Exercise: Take every entry below and copy it out word for word.

⟨

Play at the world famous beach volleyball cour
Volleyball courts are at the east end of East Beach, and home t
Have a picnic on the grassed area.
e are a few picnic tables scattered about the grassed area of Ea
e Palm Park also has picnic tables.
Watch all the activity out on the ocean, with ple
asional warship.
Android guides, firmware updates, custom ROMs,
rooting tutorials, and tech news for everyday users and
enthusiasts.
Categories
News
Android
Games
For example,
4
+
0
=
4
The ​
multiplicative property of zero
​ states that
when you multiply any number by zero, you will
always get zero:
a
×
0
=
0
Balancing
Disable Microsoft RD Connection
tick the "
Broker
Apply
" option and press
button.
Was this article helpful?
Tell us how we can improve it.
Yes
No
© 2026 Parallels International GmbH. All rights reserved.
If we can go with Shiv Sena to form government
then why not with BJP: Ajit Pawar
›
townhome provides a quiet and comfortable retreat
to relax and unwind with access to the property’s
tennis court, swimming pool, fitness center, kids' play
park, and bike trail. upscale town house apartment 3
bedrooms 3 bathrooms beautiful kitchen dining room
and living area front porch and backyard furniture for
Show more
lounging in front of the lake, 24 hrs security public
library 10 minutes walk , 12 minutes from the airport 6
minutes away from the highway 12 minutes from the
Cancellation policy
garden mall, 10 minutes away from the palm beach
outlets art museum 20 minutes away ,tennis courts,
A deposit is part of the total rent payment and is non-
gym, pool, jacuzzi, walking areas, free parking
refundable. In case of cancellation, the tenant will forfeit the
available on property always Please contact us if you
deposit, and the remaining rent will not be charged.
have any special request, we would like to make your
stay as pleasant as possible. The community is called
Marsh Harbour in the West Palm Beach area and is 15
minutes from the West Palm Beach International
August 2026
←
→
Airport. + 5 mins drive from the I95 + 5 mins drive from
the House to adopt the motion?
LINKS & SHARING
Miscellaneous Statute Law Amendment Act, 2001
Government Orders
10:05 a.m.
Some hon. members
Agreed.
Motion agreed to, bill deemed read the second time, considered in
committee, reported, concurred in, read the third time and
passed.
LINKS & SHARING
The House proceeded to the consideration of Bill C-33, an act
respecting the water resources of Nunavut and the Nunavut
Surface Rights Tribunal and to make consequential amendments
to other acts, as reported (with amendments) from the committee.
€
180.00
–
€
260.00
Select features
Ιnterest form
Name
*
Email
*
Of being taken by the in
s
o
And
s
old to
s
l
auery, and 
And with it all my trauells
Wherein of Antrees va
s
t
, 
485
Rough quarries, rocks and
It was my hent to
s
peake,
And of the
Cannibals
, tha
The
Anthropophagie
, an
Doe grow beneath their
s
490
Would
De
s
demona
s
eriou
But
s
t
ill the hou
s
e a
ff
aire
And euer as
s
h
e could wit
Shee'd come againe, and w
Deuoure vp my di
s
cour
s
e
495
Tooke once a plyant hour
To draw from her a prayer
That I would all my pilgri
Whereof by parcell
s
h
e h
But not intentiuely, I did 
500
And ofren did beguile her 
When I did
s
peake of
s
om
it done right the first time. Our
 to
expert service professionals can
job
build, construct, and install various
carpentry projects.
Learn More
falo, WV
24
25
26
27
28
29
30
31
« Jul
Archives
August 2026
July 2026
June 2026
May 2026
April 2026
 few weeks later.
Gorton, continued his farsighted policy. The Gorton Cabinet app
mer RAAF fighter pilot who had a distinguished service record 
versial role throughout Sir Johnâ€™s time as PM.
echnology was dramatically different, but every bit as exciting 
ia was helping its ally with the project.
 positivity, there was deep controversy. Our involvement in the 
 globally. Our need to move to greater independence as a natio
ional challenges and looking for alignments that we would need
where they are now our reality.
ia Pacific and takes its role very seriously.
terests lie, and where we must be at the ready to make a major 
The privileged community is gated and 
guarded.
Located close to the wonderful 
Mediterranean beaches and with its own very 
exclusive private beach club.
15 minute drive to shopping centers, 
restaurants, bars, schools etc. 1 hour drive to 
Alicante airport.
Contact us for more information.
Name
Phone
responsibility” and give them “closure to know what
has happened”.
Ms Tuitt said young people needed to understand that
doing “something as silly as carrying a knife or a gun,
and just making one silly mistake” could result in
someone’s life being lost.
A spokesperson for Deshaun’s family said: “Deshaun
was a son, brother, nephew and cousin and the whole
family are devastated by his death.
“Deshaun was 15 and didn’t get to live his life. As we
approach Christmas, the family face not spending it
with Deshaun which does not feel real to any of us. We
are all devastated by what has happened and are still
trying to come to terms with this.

⟩

Answer:
Play at the world famous beach volleyball cour
Volleyball courts are at the east end of East Beach, and home t
Have a picnic on the grassed area.
e are a few picnic tables scattered about the grassed area of Ea
e Palm Park also has picnic tables.
Watch all the activity out on the ocean, with ple
asional warship.
Android guides, firmware updates, custom ROMs,
rooting tutorials, and tech news for everyday users and
enthusiasts.
Categories
News
Android
Games
For example,
4
+
0
=
4
The ​
multiplicative property of zero
​ states that
when you multiply any number by zero, you will
always get zero:
a
×
0
=
0
Balancing
Disable Microsoft RD Connection
tick the "
Broker
Apply
" option and press
button.
Was this article helpful?
Tell us how we can improve it.
Yes
No
© 2026 Parallels International GmbH. All rights reserved.
If we can go with Shiv Sena to form government
then why not with BJP: Ajit Pawar
›
townhome provides a quiet and comfortable retreat
to relax and unwind with access to the property’s
tennis court, swimming pool, fitness center, kids' play
park, and bike trail. upscale town house apartment 3
bedrooms 3 bathrooms beautiful kitchen dining room
and living area front porch and backyard furniture for
Show more
lounging in front of the lake, 24 hrs security public
library 10 minutes walk , 12 minutes from the airport 6
minutes away from the highway 12 minutes from the
Cancellation policy
garden mall, 10 minutes away from the palm beach
outlets art museum 20 minutes away ,tennis courts,
A deposit is part of the total rent payment and is non-
gym, pool, jacuzzi, walking areas, free parking
refundable. In case of cancellation, the tenant will forfeit the
available on property always Please contact us if you
deposit, and the remaining rent will not be charged.
have any special request, we would like to make your
stay as pleasant as possible. The community is called
Marsh Harbour in the West Palm Beach area and is 15
minutes from the West Palm Beach International
August 2026
←
→
Airport. + 5 mins drive from the I95 + 5 mins drive from
the House to adopt the motion?
LINKS & SHARING
Miscellaneous Statute Law Amendment Act, 2001
Government Orders
10:05 a.m.
Some hon. members
Agreed.
Motion agreed to, bill deemed read the second time, considered in
committee, reported, concurred in, read the third time and
passed.
LINKS & SHARING
The House proceeded to the consideration of Bill C-33, an act
respecting the water resources of Nunavut and the Nunavut
Surface Rights Tribunal and to make consequential amendments
to other acts, as reported (with amendments) from the committee.
€
180.00
–
€
260.00
Select features
Ιnterest form
Name
*
Email
*
Of being taken by the in
s
o
And
s
old to
s
l
auery, and 
And with it all my trauells
Wherein of Antrees va
s
t
, 
485
Rough quarries, rocks and
It was my hent to
s
peake,
And of the
Cannibals
, tha
The
Anthropophagie
, an
Doe grow beneath their
s
490
Would
De
s
demona
s
eriou
But
s
t
ill the hou
s
e a
ff
aire
And euer as
s
h
e could wit
Shee'd come againe, and w
Deuoure vp my di
s
cour
s
e
495
Tooke once a plyant hour
To draw from her a prayer
That I would all my pilgri
Whereof by parcell
s
h
e h
But not intentiuely, I did 
500
And ofren did beguile her 
When I did
s
peake of
s
om
it done right the first time. Our
 to
expert service professionals can
job
build, construct, and install various
carpentry projects.
Learn More
falo, WV
24
25
26
27
28
29
30
31
« Jul
Archives
August 2026
July 2026
June 2026
May 2026
April 2026
 few weeks later.
Gorton, continued his farsighted policy. The Gorton Cabinet app
mer RAAF fighter pilot who had a distinguished service record 
versial role throughout Sir Johnâ€™s time as PM.
echnology was dramatically different, but every bit as exciting 
ia was helping its ally with the project.
 positivity, there was deep controversy. Our involvement in the 
 globally. Our need to move to greater independence as a natio
ional challenges and looking for alignments that we would need
where they are now our reality.
ia Pacific and takes its role very seriously.
terests lie, and where we must be at the ready to make a major 
The privileged community is gated and 
guarded.
Located close to the wonderful 
Mediterranean beaches and with its own very 
exclusive private beach club.
15 minute drive to shopping centers, 
restaurants, bars, schools etc. 1 hour drive to 
Alicante airport.
Contact us for more information.
Name
Phone
responsibility” and give them “closure to know what
has happened”.
Ms Tuitt said young people needed to understand that
doing “something as silly as carrying a knife or a gun,
and just making one silly mistake” could result in
someone’s life being lost.
A spokesperson for Deshaun’s family said: “Deshaun
was a son, brother, nephew and cousin and the whole
family are devastated by his death.
“Deshaun was 15 and didn’t get to live his life. As we
approach Christmas, the family face not spending it
with Deshaun which does not feel real to any of us. We
are all devastated by what has happened and are still
trying to come to terms with this.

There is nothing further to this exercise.